YOUR ASSIGNMENT –
Locate the line that contains "For every named target in this 1440×1643" in the entries below, then repeat it and every following line through the line that contains "Русская Механника (185, 1454)", exactly, and no others.

DATA TO USE –
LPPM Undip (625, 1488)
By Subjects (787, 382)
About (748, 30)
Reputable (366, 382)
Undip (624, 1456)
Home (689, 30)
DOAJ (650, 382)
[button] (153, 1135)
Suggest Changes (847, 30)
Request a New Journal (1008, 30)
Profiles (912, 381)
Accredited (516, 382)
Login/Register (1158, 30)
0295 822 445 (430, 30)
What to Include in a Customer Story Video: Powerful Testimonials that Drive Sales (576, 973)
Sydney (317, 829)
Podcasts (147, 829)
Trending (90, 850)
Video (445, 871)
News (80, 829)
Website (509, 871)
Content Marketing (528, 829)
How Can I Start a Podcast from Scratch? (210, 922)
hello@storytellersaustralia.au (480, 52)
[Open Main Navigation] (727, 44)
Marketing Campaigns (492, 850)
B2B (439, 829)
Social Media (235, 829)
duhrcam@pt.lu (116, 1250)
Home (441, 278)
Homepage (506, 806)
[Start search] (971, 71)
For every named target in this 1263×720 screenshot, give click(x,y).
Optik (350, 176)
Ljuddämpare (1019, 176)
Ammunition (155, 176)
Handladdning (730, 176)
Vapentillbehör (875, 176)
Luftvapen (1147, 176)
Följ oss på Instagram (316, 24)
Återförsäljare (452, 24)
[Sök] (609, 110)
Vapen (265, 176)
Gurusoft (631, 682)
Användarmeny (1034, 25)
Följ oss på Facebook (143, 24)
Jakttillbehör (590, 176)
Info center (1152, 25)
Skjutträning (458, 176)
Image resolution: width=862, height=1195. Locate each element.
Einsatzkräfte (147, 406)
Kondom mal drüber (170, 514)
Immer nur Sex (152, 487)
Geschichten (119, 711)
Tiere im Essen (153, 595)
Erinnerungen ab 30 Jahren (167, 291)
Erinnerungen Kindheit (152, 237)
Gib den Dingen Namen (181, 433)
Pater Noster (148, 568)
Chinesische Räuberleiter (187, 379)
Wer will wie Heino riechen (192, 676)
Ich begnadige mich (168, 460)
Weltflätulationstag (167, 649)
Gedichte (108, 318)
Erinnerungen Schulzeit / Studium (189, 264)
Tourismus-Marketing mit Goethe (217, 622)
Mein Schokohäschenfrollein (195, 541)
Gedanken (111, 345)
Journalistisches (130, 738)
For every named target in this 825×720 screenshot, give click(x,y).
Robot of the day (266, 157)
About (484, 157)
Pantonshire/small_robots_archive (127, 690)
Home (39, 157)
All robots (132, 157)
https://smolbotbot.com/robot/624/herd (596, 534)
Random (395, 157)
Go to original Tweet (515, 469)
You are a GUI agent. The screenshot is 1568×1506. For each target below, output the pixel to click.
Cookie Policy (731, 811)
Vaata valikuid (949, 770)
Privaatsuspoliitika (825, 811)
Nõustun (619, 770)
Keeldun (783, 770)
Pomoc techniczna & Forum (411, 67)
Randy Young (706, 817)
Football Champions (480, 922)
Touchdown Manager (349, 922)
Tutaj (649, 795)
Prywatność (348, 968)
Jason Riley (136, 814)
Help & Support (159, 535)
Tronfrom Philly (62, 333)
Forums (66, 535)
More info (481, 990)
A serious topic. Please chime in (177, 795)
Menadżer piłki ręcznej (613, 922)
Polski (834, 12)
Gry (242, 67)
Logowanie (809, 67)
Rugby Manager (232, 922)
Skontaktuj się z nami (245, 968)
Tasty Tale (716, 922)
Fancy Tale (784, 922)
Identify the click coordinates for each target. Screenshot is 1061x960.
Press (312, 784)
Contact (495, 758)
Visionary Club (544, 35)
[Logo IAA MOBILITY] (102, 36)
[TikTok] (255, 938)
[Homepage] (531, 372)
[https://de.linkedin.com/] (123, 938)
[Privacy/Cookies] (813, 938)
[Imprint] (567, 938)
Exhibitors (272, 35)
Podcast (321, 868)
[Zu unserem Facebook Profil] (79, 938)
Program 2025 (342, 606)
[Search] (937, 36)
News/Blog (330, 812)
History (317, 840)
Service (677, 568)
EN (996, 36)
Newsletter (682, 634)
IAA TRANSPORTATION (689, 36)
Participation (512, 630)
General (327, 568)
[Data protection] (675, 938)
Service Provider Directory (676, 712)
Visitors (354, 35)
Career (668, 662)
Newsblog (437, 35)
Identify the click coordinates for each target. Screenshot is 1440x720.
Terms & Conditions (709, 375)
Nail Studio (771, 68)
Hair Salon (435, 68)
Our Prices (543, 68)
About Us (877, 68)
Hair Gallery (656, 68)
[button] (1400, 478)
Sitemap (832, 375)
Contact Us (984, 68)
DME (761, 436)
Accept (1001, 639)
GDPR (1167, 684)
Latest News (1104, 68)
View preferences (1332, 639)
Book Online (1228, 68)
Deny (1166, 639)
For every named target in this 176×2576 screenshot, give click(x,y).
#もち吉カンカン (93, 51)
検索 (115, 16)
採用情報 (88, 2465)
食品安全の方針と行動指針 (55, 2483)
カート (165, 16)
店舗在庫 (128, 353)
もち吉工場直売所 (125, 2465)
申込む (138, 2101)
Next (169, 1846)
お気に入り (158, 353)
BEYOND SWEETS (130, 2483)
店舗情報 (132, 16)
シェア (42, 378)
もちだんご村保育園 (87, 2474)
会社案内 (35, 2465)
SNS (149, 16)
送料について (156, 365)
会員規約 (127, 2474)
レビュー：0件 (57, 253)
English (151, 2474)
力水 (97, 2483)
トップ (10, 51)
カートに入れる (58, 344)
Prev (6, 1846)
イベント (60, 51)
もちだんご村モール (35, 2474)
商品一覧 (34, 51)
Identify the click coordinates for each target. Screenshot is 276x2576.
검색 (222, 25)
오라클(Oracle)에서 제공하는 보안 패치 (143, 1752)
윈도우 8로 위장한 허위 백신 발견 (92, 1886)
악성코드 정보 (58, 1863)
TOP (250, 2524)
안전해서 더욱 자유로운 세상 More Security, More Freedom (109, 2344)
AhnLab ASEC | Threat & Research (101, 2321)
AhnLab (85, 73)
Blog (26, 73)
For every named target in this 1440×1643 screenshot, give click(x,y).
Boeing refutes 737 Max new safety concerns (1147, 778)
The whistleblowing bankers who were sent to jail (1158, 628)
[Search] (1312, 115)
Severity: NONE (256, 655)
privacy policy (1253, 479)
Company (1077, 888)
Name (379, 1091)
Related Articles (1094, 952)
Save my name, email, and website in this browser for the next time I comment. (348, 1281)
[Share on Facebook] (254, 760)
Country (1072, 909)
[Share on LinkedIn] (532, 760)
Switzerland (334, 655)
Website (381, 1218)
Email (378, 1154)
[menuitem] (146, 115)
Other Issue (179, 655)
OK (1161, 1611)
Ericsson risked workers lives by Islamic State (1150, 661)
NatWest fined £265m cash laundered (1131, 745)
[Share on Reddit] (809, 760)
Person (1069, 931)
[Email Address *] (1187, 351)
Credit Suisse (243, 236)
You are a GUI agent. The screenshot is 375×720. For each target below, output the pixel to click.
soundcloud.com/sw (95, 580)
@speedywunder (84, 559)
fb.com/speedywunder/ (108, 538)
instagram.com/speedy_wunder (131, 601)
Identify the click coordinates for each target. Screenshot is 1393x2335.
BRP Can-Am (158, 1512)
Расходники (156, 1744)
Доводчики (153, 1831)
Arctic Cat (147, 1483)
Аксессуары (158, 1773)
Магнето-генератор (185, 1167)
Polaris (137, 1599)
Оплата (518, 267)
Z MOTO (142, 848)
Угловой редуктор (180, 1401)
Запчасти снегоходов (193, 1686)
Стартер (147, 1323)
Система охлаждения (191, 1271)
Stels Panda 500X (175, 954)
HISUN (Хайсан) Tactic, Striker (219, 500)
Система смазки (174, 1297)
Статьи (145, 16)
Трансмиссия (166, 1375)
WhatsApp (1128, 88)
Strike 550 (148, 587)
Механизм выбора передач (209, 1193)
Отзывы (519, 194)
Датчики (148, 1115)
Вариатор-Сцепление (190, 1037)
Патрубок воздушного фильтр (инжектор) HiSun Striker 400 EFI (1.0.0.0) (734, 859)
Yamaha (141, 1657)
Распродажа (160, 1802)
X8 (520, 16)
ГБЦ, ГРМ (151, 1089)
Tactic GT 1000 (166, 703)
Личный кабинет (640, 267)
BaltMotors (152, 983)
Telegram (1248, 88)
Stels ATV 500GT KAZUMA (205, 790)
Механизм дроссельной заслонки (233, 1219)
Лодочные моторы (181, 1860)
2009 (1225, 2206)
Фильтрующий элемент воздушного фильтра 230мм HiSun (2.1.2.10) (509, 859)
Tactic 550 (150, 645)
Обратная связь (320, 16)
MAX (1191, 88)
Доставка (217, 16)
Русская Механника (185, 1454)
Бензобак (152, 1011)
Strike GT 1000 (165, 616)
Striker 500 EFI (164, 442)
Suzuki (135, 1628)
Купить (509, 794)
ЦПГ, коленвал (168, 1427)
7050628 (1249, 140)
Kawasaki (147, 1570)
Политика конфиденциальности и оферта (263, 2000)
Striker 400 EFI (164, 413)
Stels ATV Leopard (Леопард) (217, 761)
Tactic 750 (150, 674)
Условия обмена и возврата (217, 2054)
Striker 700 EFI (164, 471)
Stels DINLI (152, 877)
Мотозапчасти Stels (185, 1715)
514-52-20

YOUR SOLUTION –
For every named target in this 1440×1643 screenshot, give click(x,y).
Boeing refutes 737 Max new safety concerns (1147, 778)
The whistleblowing bankers who were sent to jail (1158, 628)
[Search] (1312, 115)
Severity: NONE (256, 655)
privacy policy (1253, 479)
Company (1077, 888)
Name (379, 1091)
Related Articles (1094, 952)
Save my name, email, and website in this browser for the next time I comment. (348, 1281)
[Share on Facebook] (254, 760)
Country (1072, 909)
[Share on LinkedIn] (532, 760)
Switzerland (334, 655)
Website (381, 1218)
Email (378, 1154)
[menuitem] (146, 115)
Other Issue (179, 655)
OK (1161, 1611)
Ericsson risked workers lives by Islamic State (1150, 661)
NatWest fined £265m cash laundered (1131, 745)
[Share on Reddit] (809, 760)
Person (1069, 931)
[Email Address *] (1187, 351)
Credit Suisse (243, 236)
You are a GUI agent. The screenshot is 375×720. For each target below, output the pixel to click.
soundcloud.com/sw (95, 580)
@speedywunder (84, 559)
fb.com/speedywunder/ (108, 538)
instagram.com/speedy_wunder (131, 601)
Identify the click coordinates for each target. Screenshot is 1393x2335.
BRP Can-Am (158, 1512)
Расходники (156, 1744)
Доводчики (153, 1831)
Arctic Cat (147, 1483)
Аксессуары (158, 1773)
Магнето-генератор (185, 1167)
Polaris (137, 1599)
Оплата (518, 267)
Z MOTO (142, 848)
Угловой редуктор (180, 1401)
Запчасти снегоходов (193, 1686)
Стартер (147, 1323)
Система охлаждения (191, 1271)
Stels Panda 500X (175, 954)
HISUN (Хайсан) Tactic, Striker (219, 500)
Система смазки (174, 1297)
Статьи (145, 16)
Трансмиссия (166, 1375)
WhatsApp (1128, 88)
Strike 550 (148, 587)
Механизм выбора передач (209, 1193)
Отзывы (519, 194)
Датчики (148, 1115)
Вариатор-Сцепление (190, 1037)
Патрубок воздушного фильтр (инжектор) HiSun Striker 400 EFI (1.0.0.0) (734, 859)
Yamaha (141, 1657)
Распродажа (160, 1802)
X8 (520, 16)
ГБЦ, ГРМ (151, 1089)
Tactic GT 1000 (166, 703)
Личный кабинет (640, 267)
BaltMotors (152, 983)
Telegram (1248, 88)
Stels ATV 500GT KAZUMA (205, 790)
Механизм дроссельной заслонки (233, 1219)
Лодочные моторы (181, 1860)
2009 (1225, 2206)
Фильтрующий элемент воздушного фильтра 230мм HiSun (2.1.2.10) (509, 859)
Tactic 550 (150, 645)
Обратная связь (320, 16)
MAX (1191, 88)
Доставка (217, 16)
Русская Механника (185, 1454)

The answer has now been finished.